Considerations in using individual norm-referenced tests. In general, assessment specialists have urged great caution in the use and interpretation of standardized tests of young children’s learning, especially in the absence of complementary evidence and when the stakes are potentially high (Jones, 2003; National Research Council, 1999; Scott-Little et al., 2003). All assessment activities should be guided by ethical standards of quality (AERA, APA, and NCME 1999). The issues are most pressing when individual norm-referenced tests are being considered as part of an assessment system. In those cases, the standards set forth in the joint statement of the American Educational Research Association, the American Psychological Association, and the National Center for Measurement in Education (AERA, APA, NCME, 1999) provide essential technical guidelines (NAEYC and NAECSSDE, 2003, p. 10).

Although controversy continues to surround the use of standardized tests with young children, it is important to remember that assessment can provide valuable information for teachers and parents. Attention is now being focused on the development of a new breed of instruments that are sensitive to young children’s developmental levels as well as to variations in cultural and linguistic background and to the use of comprehensive assessment systems that include evidence of young children’s development from standardized tests as well as well-designed classroom-based assessments. It is important, as well, for teacher preparation programs to include “assessment literacy” as a competence in early childhood programs.

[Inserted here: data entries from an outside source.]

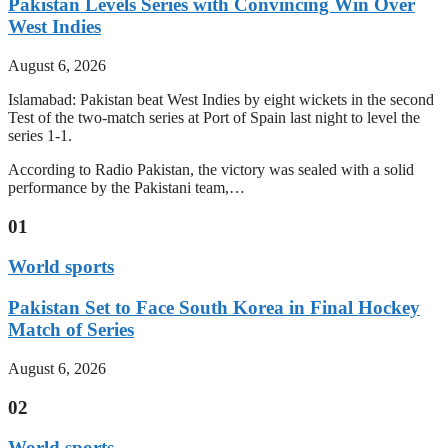
Pakistan Levels Series with Convincing Win Over
West Indies
August 6, 2026
Islamabad: Pakistan beat West Indies by eight wickets in the second
Test of the two-match series at Port of Spain last night to level the
series 1-1.
According to Radio Pakistan, the victory was sealed with a solid
performance by the Pakistani team,…
01
World sports
Pakistan Set to Face South Korea in Final Hockey
Match of Series
August 6, 2026
02
World sports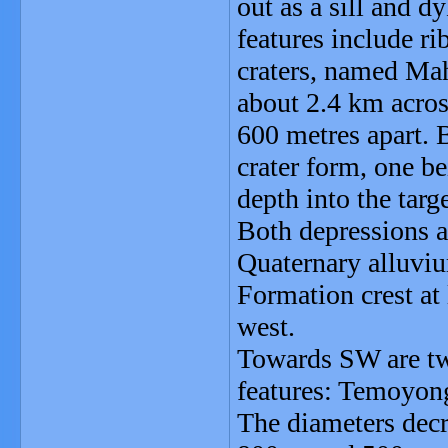
out as a sill and 
features include r
craters, named Mah
about 2.4 km across
600 metres apart. 
crater form, one b
depth into the tar
Both depressions ar
Quaternary alluvium
Formation crest at
west.
Towards SW are two
features: Temoyon
The diameters decr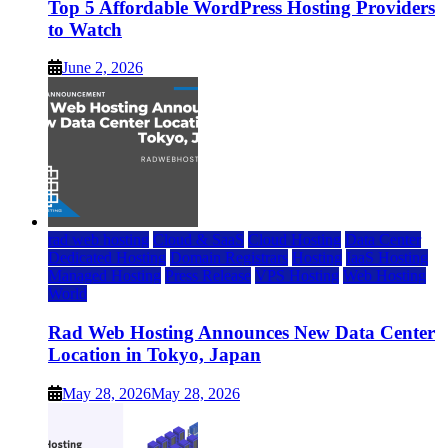
Top 5 Affordable WordPress Hosting Providers
to Watch
June 2, 2026
rad web hosting
Cloud & SaaS
Cloud Hosting
Data Center
Dedicated Hosting
Domain Registrars
Hosting
IaaS Hosting
Managed Hosting
Press Release
VPS Hosting
Web Hosting
World
Rad Web Hosting Announces New Data Center
Location in Tokyo, Japan
May 28, 2026
May 28, 2026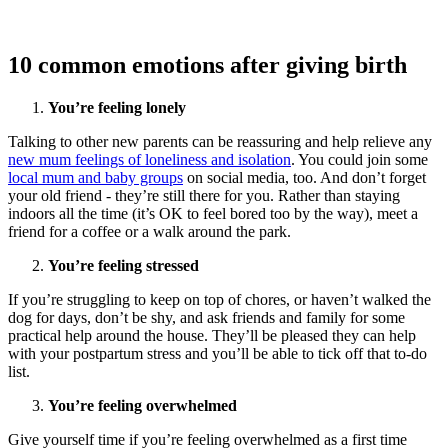
10 common emotions after giving birth
You’re feeling lonely
Talking to other new parents can be reassuring and help relieve any
new mum feelings of loneliness and isolation
. You could join some
local mum and baby groups
on social media, too. And don’t forget
your old friend - they’re still there for you. Rather than staying
indoors all the time (it’s OK to feel bored too by the way), meet a
friend for a coffee or a walk around the park.
You’re feeling stressed
If you’re struggling to keep on top of chores, or haven’t walked the
dog for days, don’t be shy, and ask friends and family for some
practical help around the house. They’ll be pleased they can help
with your postpartum stress and you’ll be able to tick off that to-do
list.
You’re feeling overwhelmed
Give yourself time if you’re feeling overwhelmed as a first time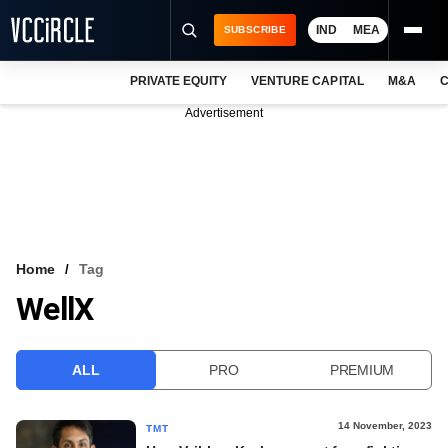
IND
MEA
SUBSCRIBE
PRIVATE EQUITY
VENTURE CAPITAL
M&A
C
NEWS
Advertisement
EVENTS
TRAININGS
PRO EXCLUSIVES
RESEARCH REPORTS
Home
Tag
WellX
VCC INTELLIGENCE
FREE NEWSLETTER
ALL
PRO
PREMIUM
LOGIN
14 November, 2023
TMT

Further Readings: ACEI and Perrone, V. (1991). ACEIposition paper on standardized testing. Olney, Maryland: Association for Childhood Education International; AERA, APA, and NCME. (1999). Standards for educational and psychological testing. Washington, DC: American Educational Research Association; Dyer, H. S. (1973). Testing little children: some old problems in new settings. Childhood Education 49, 362-367; Government Accountability Office (2005). Head Start: Further development could allow results of new test to be used for decision making. Washington, DC: Government Accountability Office; NAEYC and NAECSSDE. (2003). Early childhood curriculum, assessment, and program evaluation: Building an effective, accountable system in programs for children birth through age 8. Washington, DC: National Association for the Education of Young Children; NAEYC and NAECSSDE. (2003b). Early Childhood Curriculum, Assessment, and Program Evaluation: building an effective, accountable system in programs for children birth through 8 (with expanded resources). Washington, DC: National Association for the Education of Young Children; Shepard, L. A. (1994). The challenges of assessing young children appropriately. Phi Delta Kappan, 75(6), 206-212; Shepard, L. A., S. L. Kagan, and Wurtz, E. (1998). Principles and recommendations for early childhood assessments. Washington, DC: National Education Goals Panel.